Si sostiene invece che le condizioni per l’unione del possesso c’erano essendoci identità con l’acquisto operato nel 1927 da F.L..

Il motivo è inammissibile doppiamente, sia perchè si dirige contro argomentazione aggiuntiva che non è essenziale a sorreggere la decisione, sia perchè implica pur sempre, sotto diverso profilo, una ricostruzione dei fatti diversa da quella fatta propria dalla corte d’appello, secondo la quale l’atto del 1927 non comprendeva la particella che il ricorrente pretende di avere acquistato per usucapione tramite l’unione del possesso.

8. L’ultimo motivo censura violazione degli artt. 1223 e 2697 c.c.

La corte di merito ha liquidato il danno, in assenza di prova dell’utilità che l’amministrazione avrebbe potuto ricavare dall’uso del bene attraverso il godimento diretto o una modalità di godimento indiretto.

Il motivo è infondato.

Il ricorrente richiama la giurisprudenza secondo la quale, nel caso di occupazione illegittima di un immobile, il danno subito dal proprietario non può ritenersi in re ipsa. Si deve però considerare che quella stessa giurisprudenza ammette con larghezza il ricorso alle presunzioni per la prova del danno.
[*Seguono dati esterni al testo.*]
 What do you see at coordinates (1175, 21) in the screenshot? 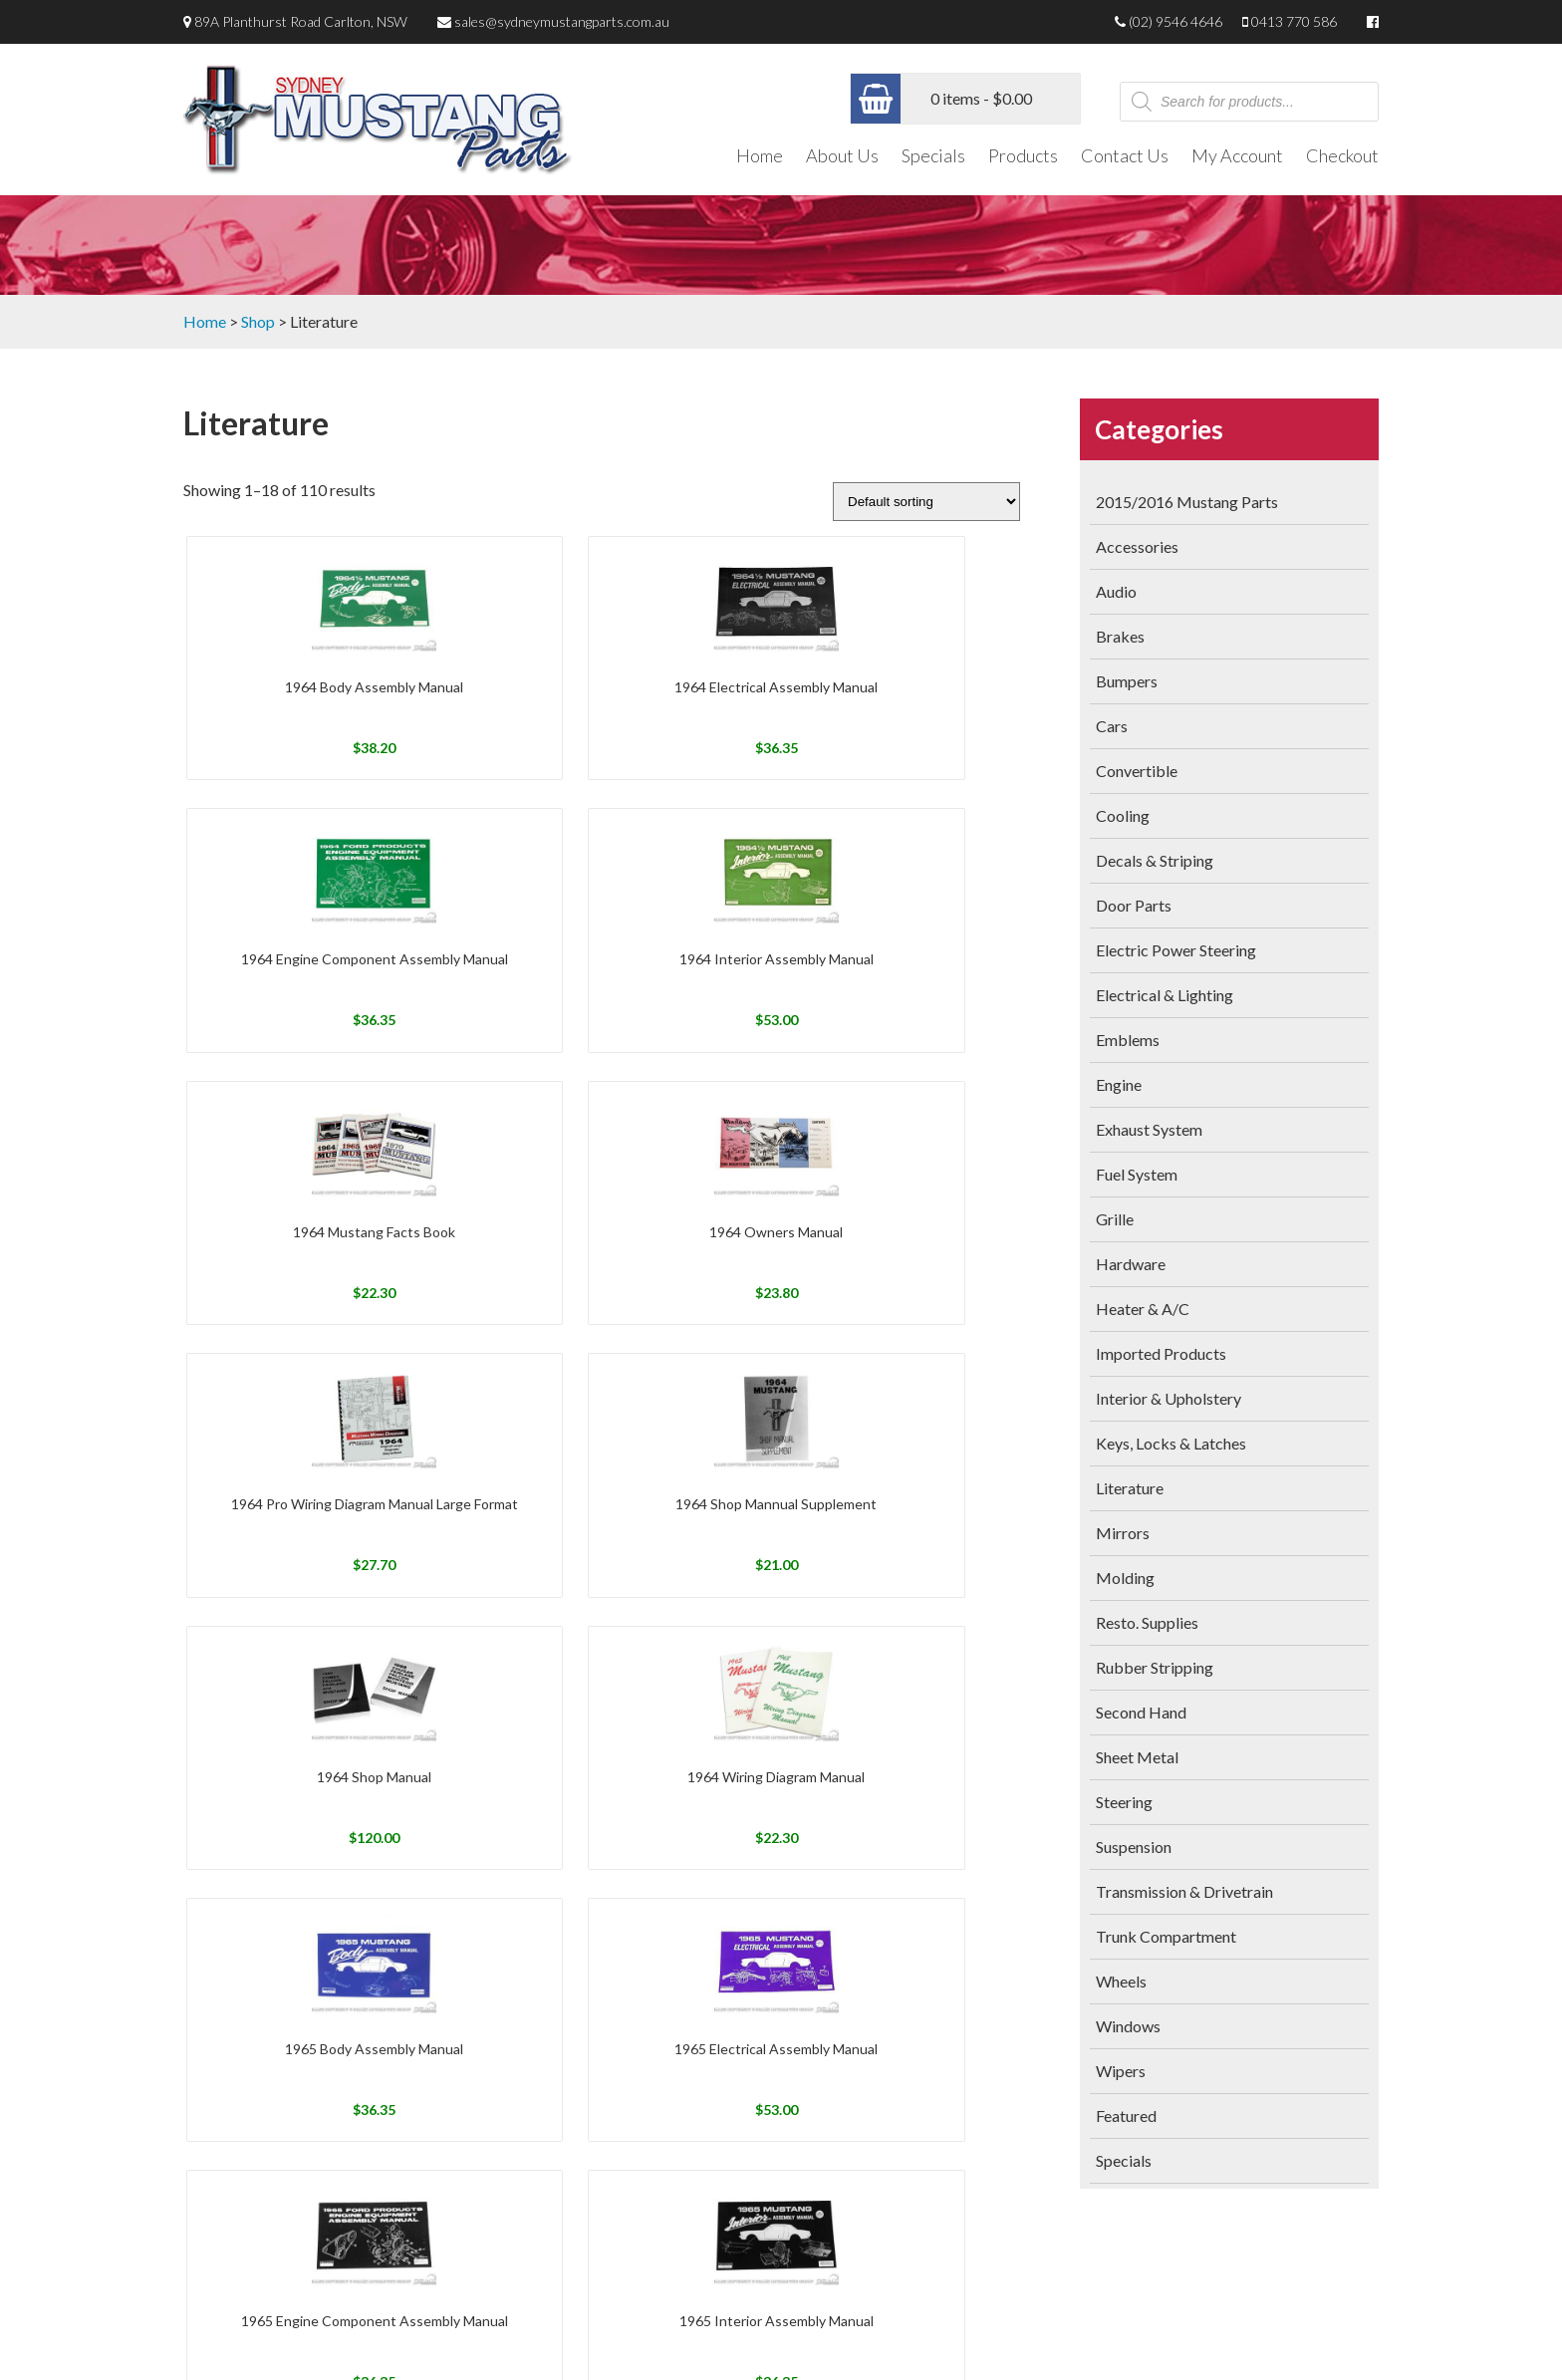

Sotto questo profilo il ragionamento della corte di merito – nella parte in cui ha fatto riferimento al rilevante valore economico del bene e alla impossibilità dell’amministrazione di “sfruttarne le potenzialità sia economiche che di servizio alla collettività”, avuto riguardo “alla durata dell’occupazione e ai canoni di locazione che, secondo logica ed esperienza, si sarebbero potuti ricavare nel corso degli anni” – contraddice la tesi che il pregiudizio sia stato riconosciuto in dipendenza della mera occupazione, essendo stato invece riconosciuto con riferimento alle conseguenze provocate dalla occupazione in danno dell’amministrazione, sulla base di elementi presuntivi certamente idonei a questi fine.
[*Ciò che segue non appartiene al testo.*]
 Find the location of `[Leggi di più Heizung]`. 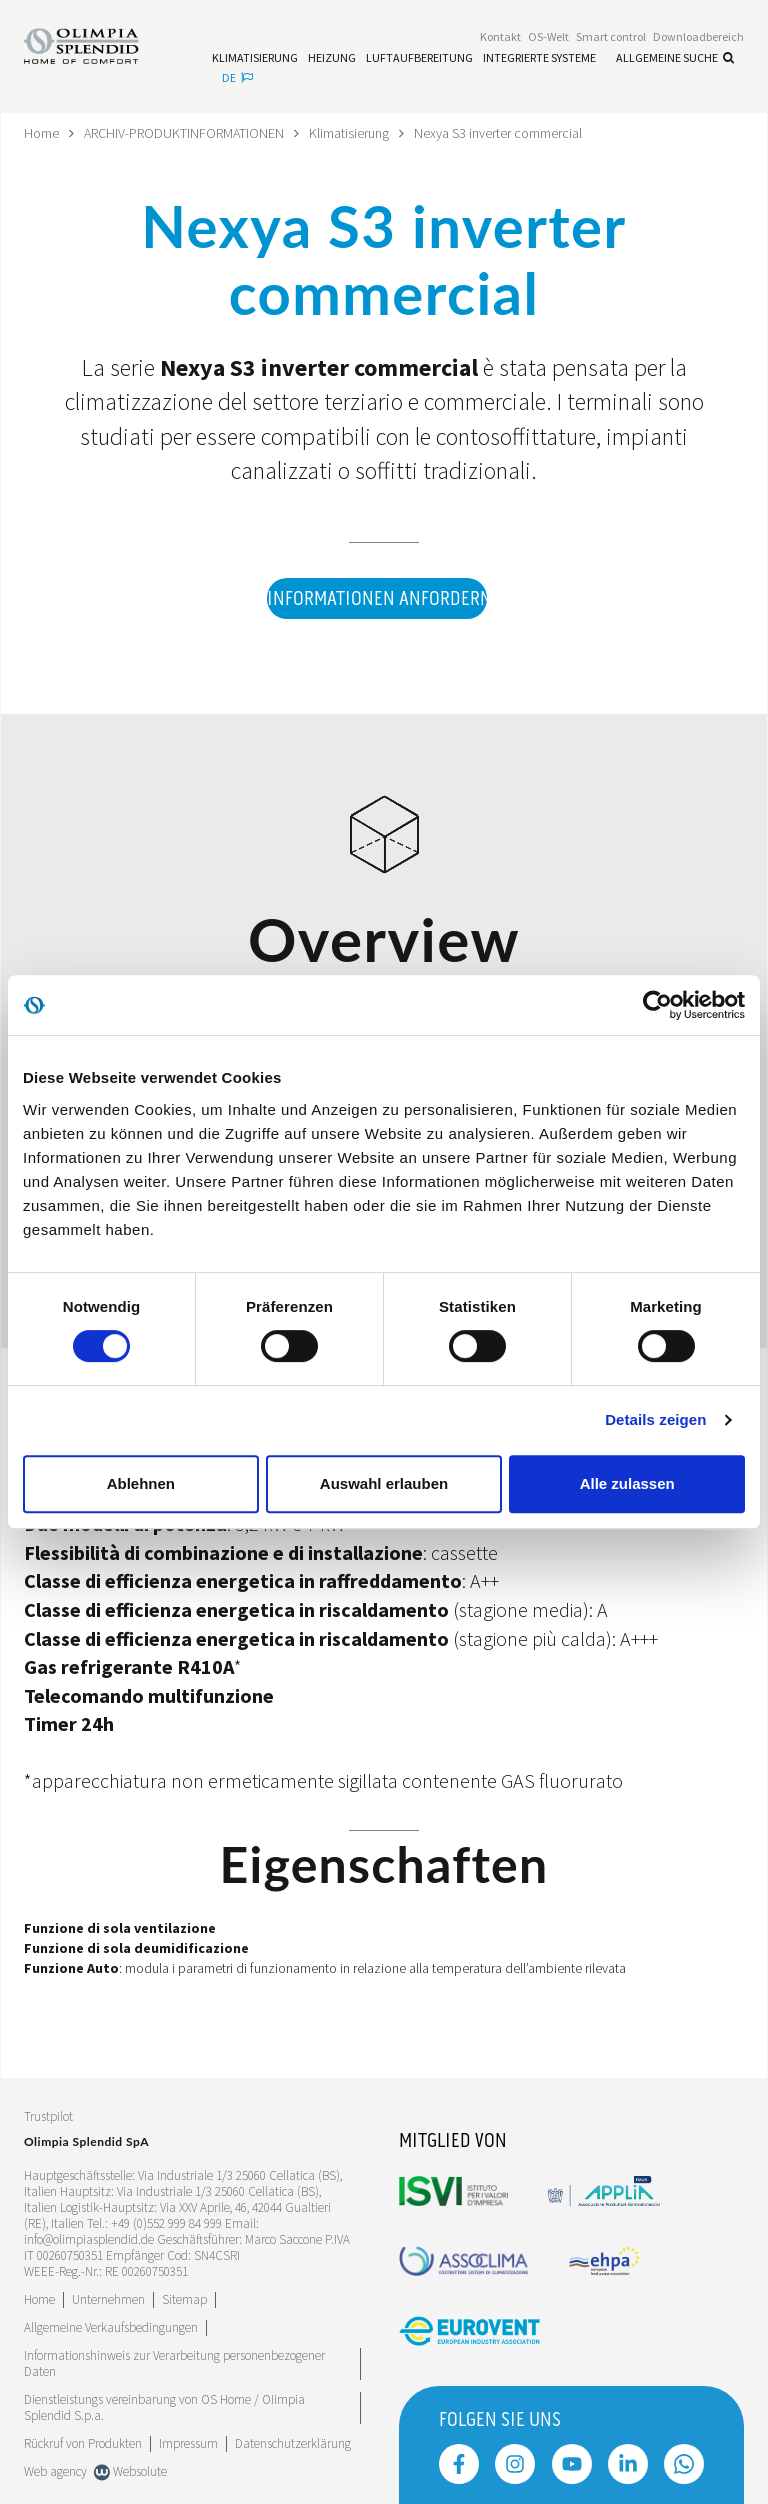

[Leggi di più Heizung] is located at coordinates (332, 58).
Il ministero resistente nota esattamente che l’arbitraria occupazione dello spazio demaniale marittimo è fatto previsto dalla legge come reato (art. 1164 c.n.).
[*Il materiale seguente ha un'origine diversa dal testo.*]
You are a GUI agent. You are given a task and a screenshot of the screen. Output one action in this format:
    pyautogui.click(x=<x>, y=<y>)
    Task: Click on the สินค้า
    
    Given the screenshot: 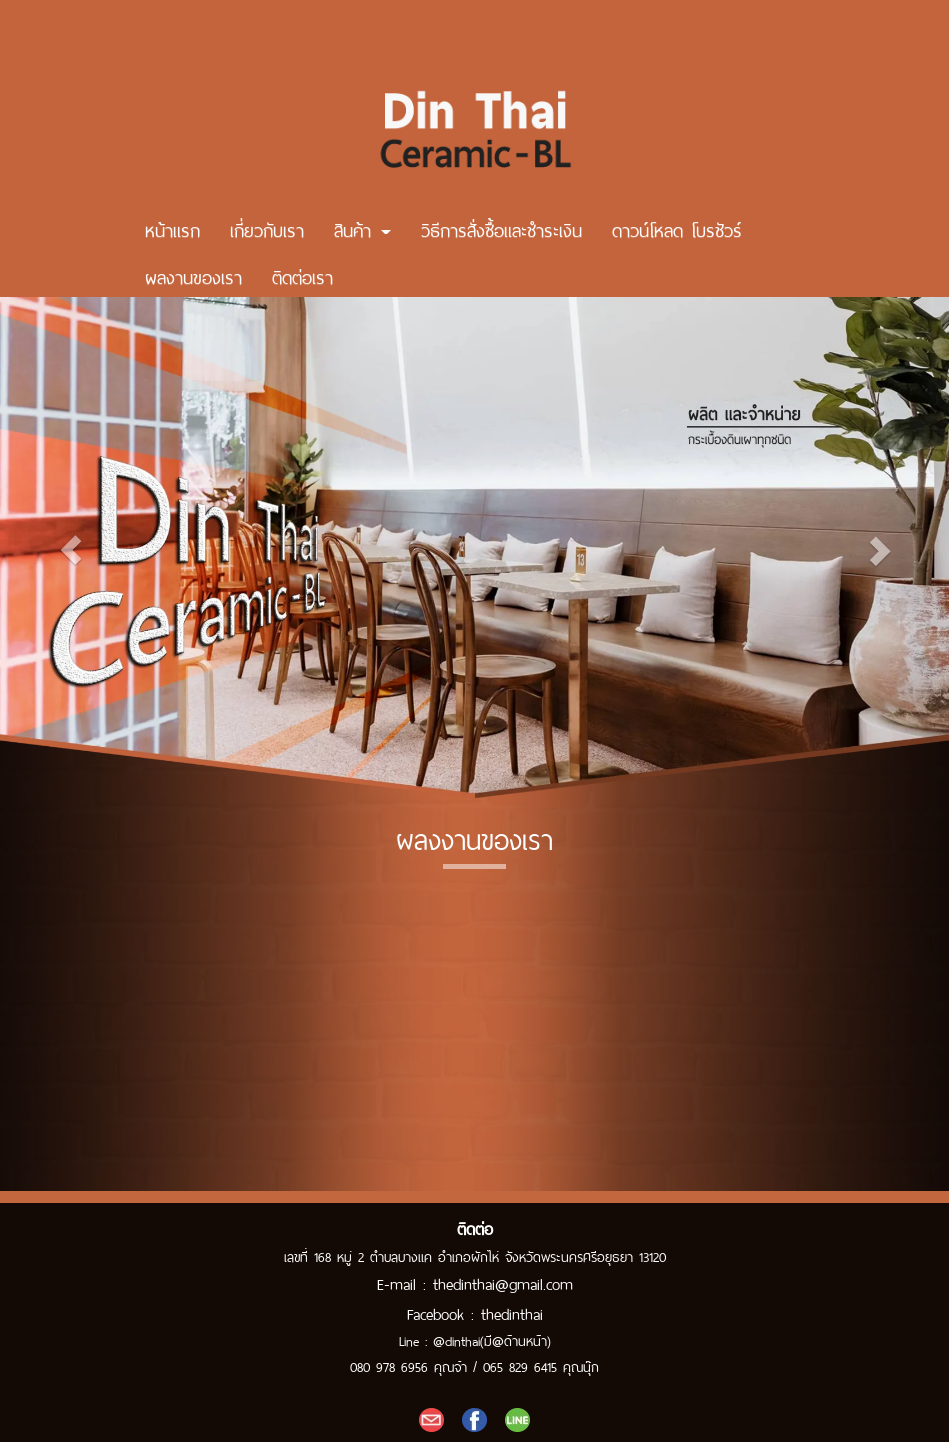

9. Il ricorso, pertanto, deve essere rigettato con addebito di spese.

Ci sono le condizioni per dare atto della ai sensi del D.P.R. 30 maggio 2002, n. 115, art. 13, comma 1 quater, della “sussistenza dei presupposti processuali per il versamento, da parte del ricorrente, di un ulteriore importo a titolo di contributo unificato, pari a quello previsto per il ricorso a norma dello stesso art. 13, comma 1 bis se dovuto”.

PQM

rigetta il ricorso; condanna il ricorrente al pagamento, in favore delle controricorrente, delle spese del giudizio di legittimità, che liquida in Euro 8.000,00 per compensi, oltre le spese prenotate a debito; ai sensi del D.P.R. n. 115 del 2002, art. 13, comma 1 quater, dà atto della sussistenza dei presupposti processuali per il versamento, da parte del ricorrente, di un ulteriore importo a titolo di contributo unificato, pari a quello previsto per il ricorso a norma dello stesso art. 13, comma 1 bis se dovuto.

Così deciso in Roma, nella camera di consiglio della Sezione Seconda civile, il 26 giugno 2020.